What’s odd about this is that while Steven has made several impactful appearences in films, he is (to my mind) still at the very beginning of what promises to be a seriously high-profile career. The reaction of the publicity girl indicates to me that sometimes stars are simply meant to be. Indeed I’ve since heard similar reactions from a number of other people…okay, they’re usually women under the age of thirty but hey–who goes to see movies, right? Steven has a serious following that are there waiting to watch him explode into stardom. People felt this way about Brad Pitt around the time of “Thelma And Louise”. Since “Undiscovered” and “Sky High”, Steven’s recognizability factor has been remarkably high–“The Covenant” and “10,000BC” clearly boosted awareness of him more. It takes only one to put someone over the top–into the elysian fields of “being a greenlight”–i.e. an actor whose interest in a movie guarantees financing.
Do I wish this on him? Does he wish it for himself? I don’t know. Steven’s a Stella Adler trained theater actor who grew up in Greenwich Village. This is important merely because, by dint of coming from New York (and a quarter that’s always been associated with the arts) he has, I suspect, few illusions about urban glamour and excitement. Indeed, given his relatively young age, he’s already something of a settled homebody. (His wife is a terrific actress named Lynn Collins–that would be them next to these words. And while you’re at it see her as Portia in the Al Pacino/MIchael Radford “Merchant Of Venice”–well worth checking out). Also, coming from New York gives you–in LA–a guaranteed ten point higher IQ advantage. And they respect that.Back to his age for a moment: could I really have been twenty-two WHEN HE WAS BORN? Christ…
Back to the stars who can greenlight a movie; the way the system has wound up working places an unbelievable strain on a star actor–other people’s careers daily hang by a thread based on what you may or may not wish to do. No wonder Tom Cruise started dancing on couches. What I can tell you about Steven is that he is a remarkably intense and seriously trained actor with a dynamic film presence. He is also unbelievably open and friendly. So were that kind of a career to come to him, I have a feeling he’d handle it better than most.

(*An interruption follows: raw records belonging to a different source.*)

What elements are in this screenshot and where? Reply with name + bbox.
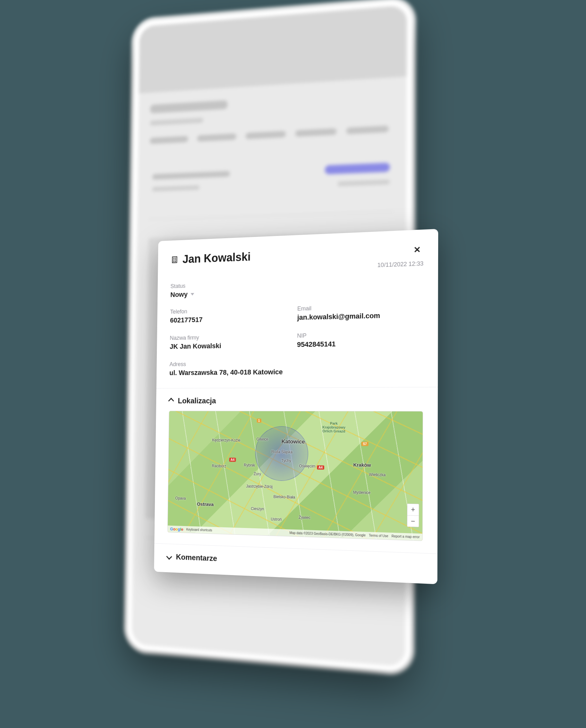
map-city-label: Oświęcim [299,464,315,469]
contact-name: Jan Kowalski [182,250,251,266]
comments-section-toggle[interactable]: Komentarze [167,552,423,571]
map-city-label: Ruda Śląska [271,450,293,454]
map-city-label: Jastrzębie-Zdrój [246,484,273,489]
map-city-label: Cieszyn [251,506,264,511]
map-city-label: Katowice [281,439,305,445]
contact-detail-card: Jan Kowalski ✕ 10/11/2022 12:33 Status N… [154,229,438,584]
map-city-label: Ustroń [271,517,282,522]
map-park-label: Park Krajobrazowy Orlich Gniazd [322,421,345,433]
map-attribution-bar: Google Keyboard shortcuts Map data ©2023… [168,525,422,541]
map-keyboard-shortcuts-link[interactable]: Keyboard shortcuts [186,528,212,532]
map-report-error-link[interactable]: Report a map error [392,535,420,539]
comments-section-title: Komentarze [176,552,217,563]
location-map[interactable]: Park Krajobrazowy Orlich Gniazd 1 A4 A4 … [167,411,423,541]
map-road-badge: A4 [229,458,236,462]
chevron-down-icon [166,554,172,560]
map-city-label: Ostrava [197,501,214,507]
map-city-label: Myślenice [353,490,370,495]
email-value: jan.kowalski@gmail.com [297,311,423,322]
map-road-badge: S7 [361,442,369,446]
status-value: Nowy [170,290,188,299]
map-city-label: Żywiec [299,515,311,520]
map-data-attribution: Map data ©2023 GeoBasis-DE/BKG (©2009), … [289,531,366,537]
map-city-label: Kędzierzyn-Koźle [212,438,240,443]
map-city-label: Żory [254,472,261,476]
map-city-label: Gliwice [256,437,268,442]
address-value: ul. Warszawska 78, 40-018 Katowice [169,366,423,377]
map-zoom-in-button[interactable]: + [407,504,419,516]
map-terms-link[interactable]: Terms of Use [369,534,388,538]
map-zoom-controls: + − [407,503,419,527]
map-city-label: Opava [175,496,186,500]
map-city-label: Racibórz [212,464,226,468]
map-zoom-out-button[interactable]: − [407,515,419,527]
building-icon [171,256,178,264]
company-value: JK Jan Kowalski [170,341,288,351]
location-section-title: Lokalizacja [178,396,216,405]
chevron-up-icon [168,398,174,404]
address-label: Adress [169,358,423,368]
map-city-label: Bielsko-Biała [274,494,295,499]
map-city-label: Tychy [281,459,291,463]
map-road-badge: 1 [257,419,262,423]
google-logo: Google [170,526,184,531]
phone-value: 602177517 [170,314,288,325]
caret-down-icon [191,293,194,295]
map-city-label: Kraków [353,462,371,468]
map-road-badge: A4 [317,465,324,470]
nip-label: NIP [297,330,423,339]
close-button[interactable]: ✕ [411,243,423,256]
company-label: Nazwa firmy [170,333,288,341]
map-city-label: Rybnik [244,463,255,467]
location-section-toggle[interactable]: Lokalizacja [169,396,423,405]
nip-value: 9542845141 [297,339,423,349]
map-city-label: Wieliczka [369,472,386,477]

Recently we were talking–and talking and talking–and suddenly I heard myself say to him, “I feel like I could talk with you for hours”. He has no hidden areas or no trespassing signs. This is someone who, at a young age, has a clarity and directness of expression and a tremendous sense of good will toward humanity that most of us rarely develop–and many only after years of bizarre therapy treatments which have their own odd side effects (in my case a complete inability, when having a pleasant time, to wonder if the entire social exchange is, in fact, being secretly taped and examined by graduated psychology students. I don’t know. Does that sound weird?)
In “City Island”, Steven plays the role of a young con in prison who is inexplicably taken out of prison by one of the guards–excuse me, Corrections Officers (played by Andy Garcia) and brought into the CO’s home to live. Why? He doesn’t know. But we do. But the family doesn’t. But Andy’s character does. But enough spoilers. Plot your own movie. Or try to guess the plot of mine!